Poza tym wygrzewanie w serii PS to bajka, można słuchać i wygrzewać, w trakcie mało marudzą.

Alucard

  • 2543 / 3595
  • Ekspert
22-01-2019, 20:15
Dzięki :) Właśnie to mnie cieszy, one nie stawiają tu wymagań za bardzo. Trochę to śmieszne ale z tą swoją neutralnością i rozciągnięciem sfery sopranowej przypominają mi trochę Utopie. Oczywiście nie ten poziom ale taka namiastka. Taki "ol raunder" niższej klasy :)

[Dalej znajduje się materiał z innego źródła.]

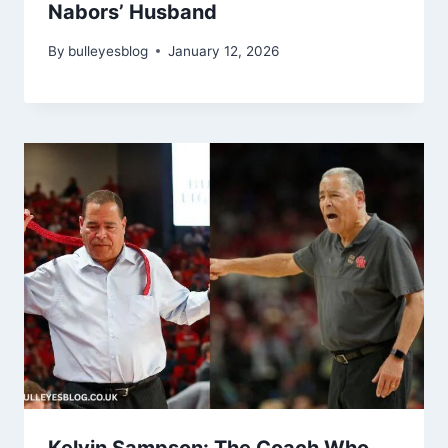
Nabors’ Husband
By
bulleyesblog
January 12, 2026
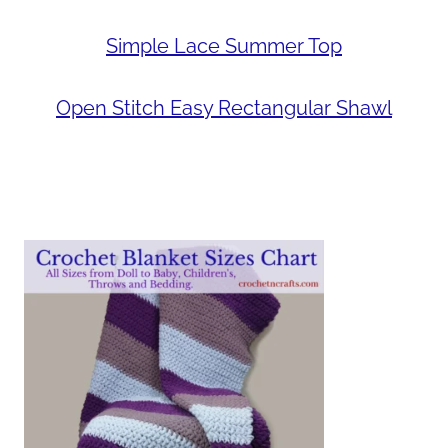
Simple Lace Summer Top
Open Stitch Easy Rectangular Shawl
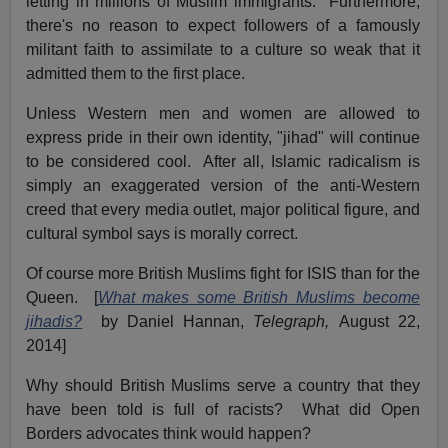
letting in millions of Muslim immigrants. Furthermore,
there's no reason to expect followers of a famously
militant faith to assimilate to a culture so weak that it
admitted them to the first place.
Unless Western men and women are allowed to
express pride in their own identity, "jihad" will continue
to be considered cool. After all, Islamic radicalism is
simply an exaggerated version of the anti-Western
creed that every media outlet, major political figure, and
cultural symbol says is morally correct.
Of course more British Muslims fight for ISIS than for the
Queen. [
What makes some British Muslims become
jihadis?
by Daniel Hannan,
Telegraph,
August 22,
2014]
Why should British Muslims serve a country that they
have been told is full of racists? What did Open
Borders advocates think would happen?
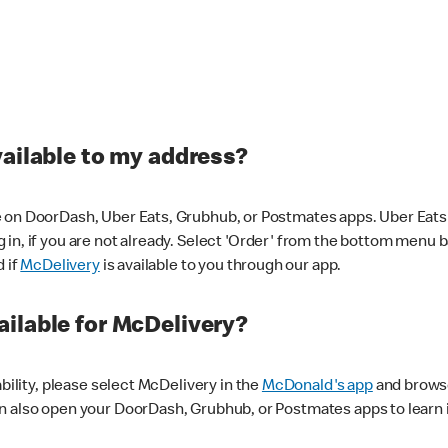
vailable to my address?
 on DoorDash, Uber Eats, Grubhub, or Postmates apps. Uber Eats i
og in, if you are not already. Select 'Order' from the bottom menu 
d if
McDelivery
is available to you through our app.
ilable for McDelivery?
ability, please select McDelivery in the
McDonald's app
and browse
n also open your DoorDash, Grubhub, or Postmates apps to learn i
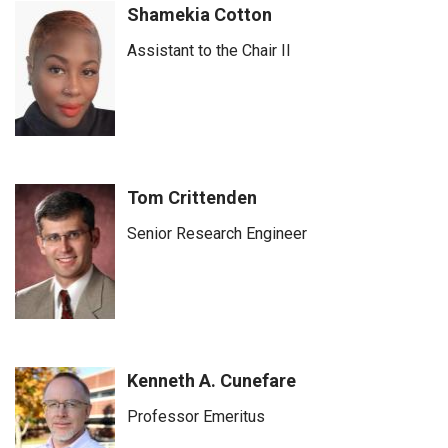
Shamekia Cotton
Assistant to the Chair II
Tom Crittenden
Senior Research Engineer
Kenneth A. Cunefare
Professor Emeritus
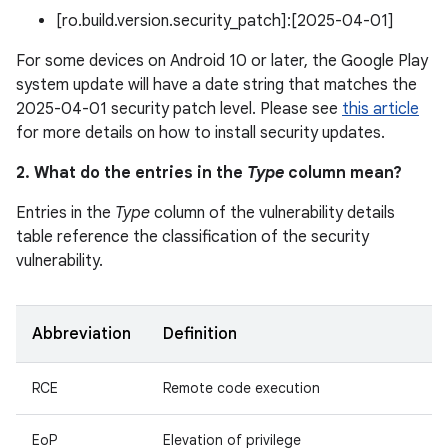
[ro.build.version.security_patch]:[2025-04-01]
For some devices on Android 10 or later, the Google Play
system update will have a date string that matches the
2025-04-01 security patch level. Please see
this article
for more details on how to install security updates.
2. What do the entries in the
Type
column mean?
Entries in the
Type
column of the vulnerability details
table reference the classification of the security
vulnerability.
Abbreviation
Definition
RCE
Remote code execution
EoP
Elevation of privilege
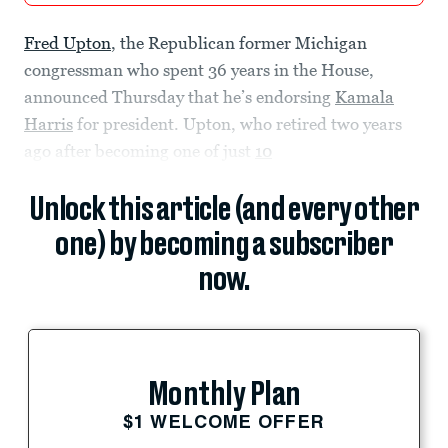
Fred Upton
, the Republican former Michigan
congressman who spent 36 years in the House,
announced Thursday that he’s endorsing
Kamala
Harris
for president. Upton, who retired two years
ago after becoming one of just
10
Unlock this article (and every other
one) by becoming a subscriber
now.
Monthly Plan
$1 WELCOME OFFER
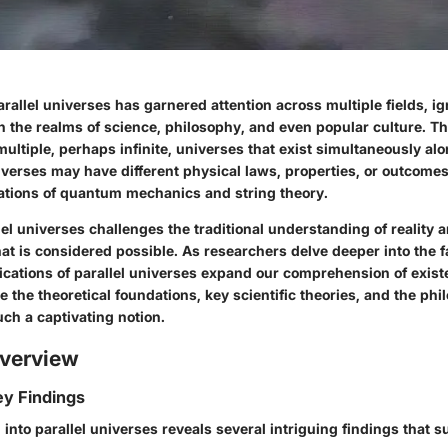
rallel universes has garnered attention across multiple fields, ig
 the realms of science, philosophy, and even popular culture. Th
multiple, perhaps infinite, universes that exist simultaneously al
iverses may have different physical laws, properties, or outcome
tations of quantum mechanics and string theory.
lel universes challenges the traditional understanding of reality
t is considered possible. As researchers delve deeper into the fa
cations of parallel universes expand our comprehension of existe
ore the theoretical foundations, key scientific theories, and the phi
uch a captivating notion.
verview
y Findings
 into parallel universes reveals several intriguing findings that s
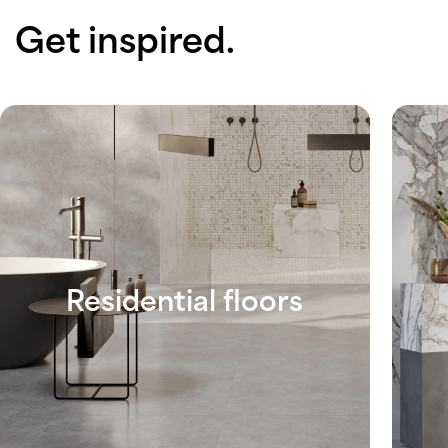
Get inspired.
Residential floors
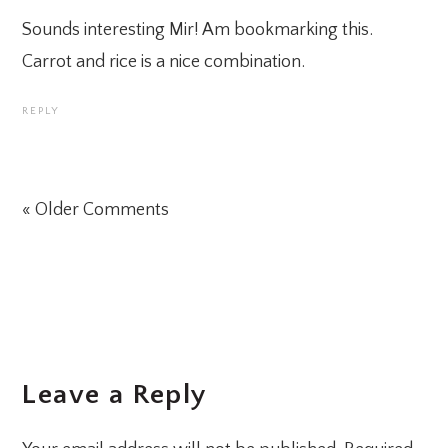
Sounds interesting Mir! Am bookmarking this.
Carrot and rice is a nice combination.
REPLY
« Older Comments
Leave a Reply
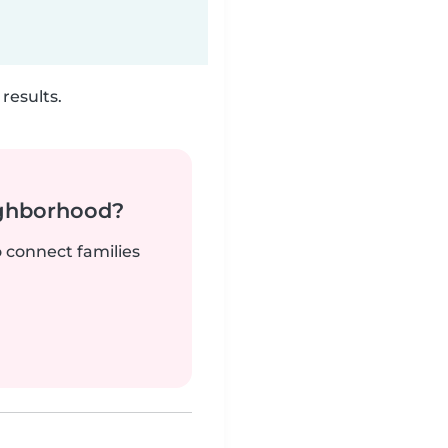
results.
ighborhood?
o connect families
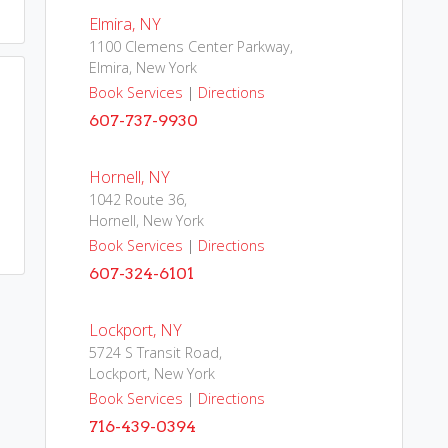
Elmira, NY
1100 Clemens Center Parkway,
Elmira, New York
Book Services
|
Directions
607-737-9930
Hornell, NY
1042 Route 36,
Hornell, New York
Book Services
|
Directions
607-324-6101
Lockport, NY
5724 S Transit Road,
Lockport, New York
Book Services
|
Directions
716-439-0394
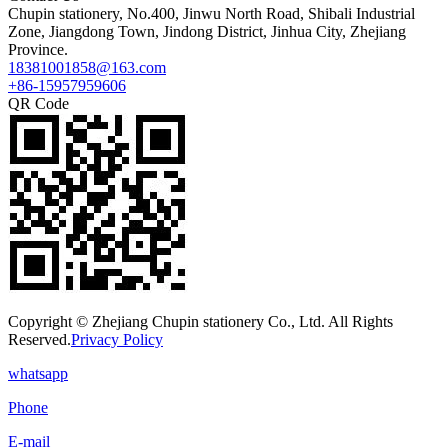
Chupin stationery, No.400, Jinwu North Road, Shibali Industrial
Zone, Jiangdong Town, Jindong District, Jinhua City, Zhejiang
Province.
18381001858@163.com
+86-15957959606
QR Code
Copyright © Zhejiang Chupin stationery Co., Ltd. All Rights
Reserved.
Privacy Policy
whatsapp
Phone
E-mail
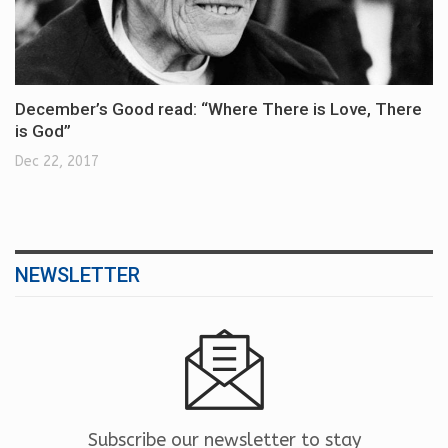
December’s Good read: “Where There is Love, There
is God”
Dec 22, 2017
NEWSLETTER
Subscribe our newsletter to stay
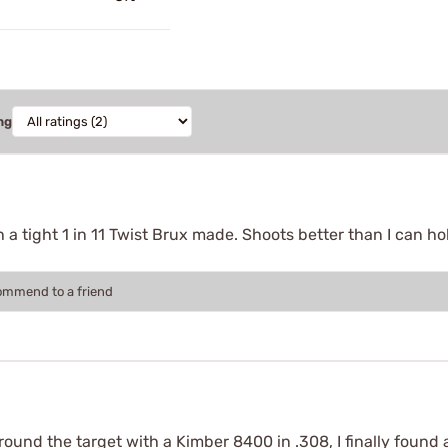
ng
h a tight 1 in 11 Twist Brux made. Shoots better than I can h
commend to a friend
nd the target with a Kimber 8400 in .308, I finally found a p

Michał (pastwa) mi pisał że wolał GSy jednak ja wole serię PRO. Ciężkie jak trzeba, wygar jak trzeba, różnicują dostatecznie, talerze w perkusji trochę blachy za mało mają ale rozciągają sopran w sumie dobrze, holografia  jednak lepsza od drewniaków.  PS2000e albo Utopie ewentualnie Meze, D8000, Pionery, to będą moje puszki :) Najlepiej Utopie, D8000 i Ps2000 ;)
Największy słuchawkowy GURU w Polsce.

-Pawel-

  • 4724 / 5492
  • Ekspert
22-01-2019, 20:34
Kilkanaście godzin na dobrym prądzie (nie głośno) i zaraz się przełamują. W drugim tygodniu słuchasz już normalnie bez żadnych ceregieli jak w drewniakach ;-) Podejrzewam, że konstrukcja kawałka drewna upchniętego w aluminiowy kubek robi tą robotę, szybciej wytłumiają wszelkie drgania dzięki czemu driver sztywno siedzi w swojej obudowie.

Alucard

  • 2543 / 3595
  • Ekspert
30-01-2019, 19:49
Pojawiło się parę par uzywanych RS1 na sprzedaż na ebay. Co myślicie?
Największy słuchawkowy GURU w Polsce.